Les facteurs de remodelage permettent de réguler l’accès à l’ADN à la machinerie de transcription. Mais ils peuvent aussi faciliter la réplication de l’ADN et sa réparation. Leur régulation est donc essentielle pour assurer une activité

spatio-temporelle correcte. Ainsi, au cours de la mitose, des complexes de remodelage sont inactivés et exclus de la chromatine facilitant ainsi sa compaction et inhibant par la même occasion la transcription. L’éviction du facteur de remodelage SWI/SNF est corrélée à la phosphorylation de deux de ses ATPases. Ce processus est parfaitement réversible, une fois la mitose terminée, par une simple déphosphorylation (Muchardt, Reyes et al. 1996; Sif, Stukenberg et al. 1998). Un mauvais contrôle de l’activité de ces complexes de remodelage peut se révéler désastreux. En effet, de nombreuses pathologies, telles que les cancers, sont associées à une dérégulation de l’expression des complexes de remodelage (Cho, Elizondo et al. 2004).
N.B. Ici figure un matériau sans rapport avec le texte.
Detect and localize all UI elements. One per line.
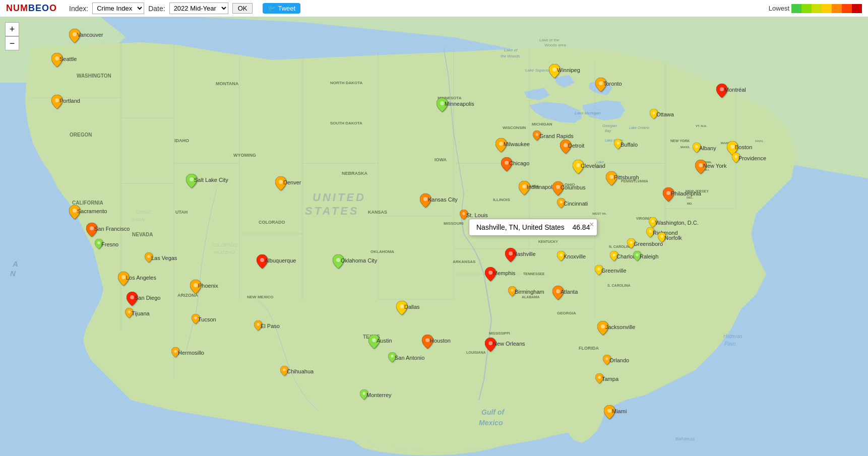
map-pin-washington-dc[interactable] — [649, 217, 657, 229]
index-select[interactable]: Crime Index Safety Index — [92, 3, 144, 14]
svg-text:STATES: STATES — [305, 205, 359, 217]
map-pin-sacramento[interactable] — [69, 205, 80, 221]
map-pin-pittsburgh[interactable] — [606, 171, 617, 187]
map-pin-los-angeles[interactable] — [118, 272, 129, 288]
legend-seg-7 — [852, 4, 862, 13]
map-pin-orlando[interactable] — [603, 355, 611, 366]
svg-text:Woods area: Woods area — [544, 43, 567, 47]
map-pin-austin[interactable] — [368, 335, 380, 351]
svg-point-108 — [190, 177, 194, 181]
map-pin-tijuana[interactable] — [125, 308, 133, 319]
zoom-in-button[interactable]: + — [5, 22, 19, 36]
map-pin-denver[interactable] — [275, 176, 286, 192]
map-pin-new-york[interactable] — [695, 160, 706, 176]
map-pin-grand-rapids[interactable] — [533, 131, 541, 142]
map-pin-toronto[interactable] — [595, 78, 606, 94]
svg-point-134 — [488, 341, 492, 345]
map-pin-seattle[interactable] — [51, 53, 63, 69]
map-pin-raleigh[interactable] — [633, 251, 641, 263]
map-pin-dallas[interactable] — [396, 301, 407, 317]
svg-text:ALABAMA: ALABAMA — [522, 295, 539, 299]
svg-text:KENTUCKY: KENTUCKY — [538, 240, 558, 243]
map-pin-philadelphia[interactable] — [663, 187, 674, 204]
svg-point-159 — [174, 350, 177, 353]
map-pin-oklahoma-city[interactable] — [333, 254, 344, 271]
map-pin-columbus[interactable] — [552, 181, 564, 198]
map-pin-ottawa[interactable] — [650, 109, 658, 120]
map-pin-charlotte[interactable] — [610, 251, 618, 263]
map-pin-birmingham[interactable] — [508, 286, 516, 298]
svg-point-121 — [499, 142, 503, 146]
map-pin-atlanta[interactable] — [552, 286, 564, 302]
map-pin-new-orleans[interactable] — [485, 338, 496, 354]
map-pin-chicago[interactable] — [501, 157, 512, 173]
svg-text:the Woods: the Woods — [501, 54, 520, 58]
map-pin-hermosillo[interactable] — [171, 347, 179, 359]
map-pin-houston[interactable] — [422, 335, 433, 351]
map-pin-winnipeg[interactable] — [549, 64, 560, 80]
map-pin-milwaukee[interactable] — [495, 138, 507, 154]
map-pin-las-vegas[interactable] — [145, 252, 153, 264]
svg-point-147 — [695, 145, 698, 148]
map-pin-miami[interactable] — [604, 405, 615, 421]
svg-point-129 — [616, 142, 619, 145]
svg-text:A: A — [12, 259, 18, 268]
map-pin-albuquerque[interactable] — [257, 254, 268, 271]
map-pin-chihuahua[interactable] — [280, 366, 288, 377]
map-pin-montreal[interactable] — [716, 84, 727, 100]
map-pin-greensboro[interactable] — [627, 238, 635, 250]
svg-point-125 — [564, 143, 568, 147]
map-container[interactable]: GREAT BASIN COLORADO PLATEAU UNITED STAT… — [0, 17, 868, 456]
map-pin-albany[interactable] — [693, 143, 701, 154]
map-pin-greenville[interactable] — [595, 265, 603, 277]
svg-text:KANSAS: KANSAS — [368, 210, 387, 215]
zoom-out-button[interactable]: − — [5, 36, 19, 50]
map-pin-norfolk[interactable] — [658, 232, 666, 244]
map-pin-san-antonio[interactable] — [388, 352, 396, 364]
tweet-button[interactable]: 🐦 Tweet — [263, 3, 300, 14]
map-pin-cleveland[interactable] — [573, 160, 584, 176]
svg-text:OKLAHOMA: OKLAHOMA — [370, 249, 394, 254]
svg-point-102 — [73, 209, 77, 213]
svg-point-131 — [488, 271, 492, 275]
map-pin-san-francisco[interactable] — [86, 223, 97, 239]
map-pin-indianapolis[interactable] — [519, 181, 530, 197]
svg-text:Plain: Plain — [724, 341, 736, 347]
map-pin-monterrey[interactable] — [360, 389, 368, 401]
map-pin-providence[interactable] — [732, 153, 740, 164]
svg-text:SOUTH DAKOTA: SOUTH DAKOTA — [330, 121, 362, 125]
svg-point-143 — [666, 191, 670, 195]
map-pin-knoxville[interactable] — [557, 251, 565, 263]
date-select[interactable]: 2022 Mid-Year 2022 Year-End 2021 Mid-Yea… — [169, 3, 228, 14]
twitter-icon: 🐦 — [268, 5, 276, 12]
svg-point-152 — [73, 32, 77, 36]
map-pin-richmond[interactable] — [646, 227, 654, 239]
map-pin-cincinnati[interactable] — [557, 198, 565, 210]
map-pin-memphis[interactable] — [485, 267, 496, 283]
map-pin-detroit[interactable] — [560, 140, 571, 156]
map-pin-minneapolis[interactable] — [437, 98, 448, 114]
map-pin-jacksonville[interactable] — [597, 321, 608, 337]
map-pin-kansas-city[interactable] — [420, 193, 431, 210]
svg-text:Erie: Erie — [596, 165, 603, 169]
map-pin-nashville[interactable] — [505, 248, 516, 264]
map-pin-buffalo[interactable] — [614, 139, 622, 151]
map-pin-tampa[interactable] — [595, 373, 603, 385]
map-pin-tucson[interactable] — [192, 314, 200, 325]
svg-text:MD.: MD. — [687, 202, 693, 205]
map-pin-el-paso[interactable] — [254, 320, 262, 332]
map-pin-vancouver[interactable] — [69, 29, 80, 45]
legend-seg-1 — [791, 4, 801, 13]
map-pin-salt-lake-city[interactable] — [186, 174, 197, 190]
svg-text:GREAT: GREAT — [136, 210, 152, 215]
map-pin-phoenix[interactable] — [190, 280, 201, 296]
map-pin-san-diego[interactable] — [127, 292, 138, 308]
ok-button[interactable]: OK — [232, 3, 253, 14]
map-pin-fresno[interactable] — [95, 239, 103, 250]
svg-text:FLORIDA: FLORIDA — [579, 346, 599, 351]
svg-point-99 — [55, 56, 59, 60]
svg-point-103 — [121, 275, 126, 279]
map-pin-portland[interactable] — [51, 95, 63, 111]
svg-point-158 — [128, 310, 131, 313]
map-pin-st-louis[interactable] — [460, 210, 468, 221]
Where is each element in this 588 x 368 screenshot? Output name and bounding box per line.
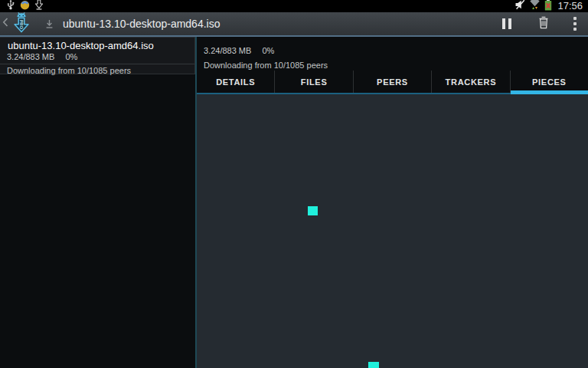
clock: 17:56 xyxy=(556,0,585,12)
app-icon: PRO xyxy=(10,11,33,37)
wifi-icon xyxy=(529,0,541,13)
action-bar: PRO ubuntu-13.10-desktop-amd64.iso xyxy=(0,12,588,37)
detail-size-progress: 3.24/883 MB xyxy=(204,46,251,55)
tab-pieces[interactable]: PIECES xyxy=(510,71,588,93)
up-button[interactable]: PRO xyxy=(0,12,36,35)
tab-details[interactable]: DETAILS xyxy=(197,71,274,93)
torrent-percent: 0% xyxy=(65,52,77,61)
detail-panel: 3.24/883 MB 0% Downloading from 10/1085 … xyxy=(197,37,588,368)
piece-block xyxy=(368,362,379,368)
tab-peers[interactable]: PEERS xyxy=(353,71,431,93)
pause-icon xyxy=(502,18,511,29)
action-bar-title: ubuntu-13.10-desktop-amd64.iso xyxy=(63,18,220,30)
back-chevron-icon xyxy=(2,16,8,31)
detail-status: Downloading from 10/1085 peers xyxy=(204,61,588,70)
download-arrow-icon xyxy=(44,18,55,30)
tab-strip: DETAILS FILES PEERS TRACKERS PIECES xyxy=(197,71,588,94)
overflow-menu-button[interactable] xyxy=(562,12,588,35)
detail-percent: 0% xyxy=(262,46,274,55)
status-bar-system-icons: 17:56 xyxy=(514,0,585,14)
content: ubuntu-13.10-desktop-amd64.iso 3.24/883 … xyxy=(0,37,588,368)
tab-label: TRACKERS xyxy=(446,77,497,87)
torrent-status: Downloading from 10/1085 peers xyxy=(0,64,194,75)
pieces-grid xyxy=(197,94,588,368)
mute-icon xyxy=(514,0,525,13)
delete-button[interactable] xyxy=(525,12,562,35)
svg-text:PRO: PRO xyxy=(19,20,24,30)
overflow-icon xyxy=(573,17,577,31)
download-notification-icon xyxy=(34,0,44,13)
torrent-progress-row: 3.24/883 MB 0% xyxy=(0,51,194,63)
trash-icon xyxy=(537,16,550,32)
tab-label: PIECES xyxy=(532,77,567,87)
torrent-list-item[interactable]: ubuntu-13.10-desktop-amd64.iso 3.24/883 … xyxy=(0,37,195,74)
torrent-list-panel: ubuntu-13.10-desktop-amd64.iso 3.24/883 … xyxy=(0,37,195,368)
tab-label: DETAILS xyxy=(216,77,255,87)
action-bar-actions xyxy=(488,12,588,35)
battery-unknown-icon xyxy=(544,0,552,14)
tab-label: PEERS xyxy=(377,77,408,87)
status-bar[interactable]: 17:56 xyxy=(0,0,588,12)
piece-block xyxy=(308,206,318,215)
detail-progress-row: 3.24/883 MB 0% xyxy=(204,46,588,55)
detail-header: 3.24/883 MB 0% Downloading from 10/1085 … xyxy=(197,37,588,70)
tab-trackers[interactable]: TRACKERS xyxy=(431,71,509,93)
torrent-name: ubuntu-13.10-desktop-amd64.iso xyxy=(0,38,194,51)
tab-files[interactable]: FILES xyxy=(274,71,352,93)
pause-button[interactable] xyxy=(488,12,525,35)
tab-label: FILES xyxy=(301,77,328,87)
torrent-size-progress: 3.24/883 MB xyxy=(7,52,54,61)
app-window: { "colors": { "accent": "#33b5e5", "piec… xyxy=(0,0,588,368)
En conclusion, l’unité de base de la chromatine, le nucléosome, est le siège de processus hautement dynamiques permettant notamment la régulation de l’expression génique. Il existe trois voies de modification des nucléosomes : les modifications post-traductionnelles des histones, l’incorporation de variants d’histones et enfin l’intervention de complexes de remodelage. Ces trois voies sont inter-dépendantes. Ainsi, les modifications post-traductionnelles des histones peuvent servir de cibles pour la fixation des complexes de remodelage. Les variants d’histones sont capables de réguler la fixation de ces mêmes complexes. Le variant d’histone MacroH2A, par exemple, empêche le complexe de remodelage SWI/SNF de déplacer les nucléosomes (Agelopoulos and Thanos 2006; Doyen, An et al. 2006).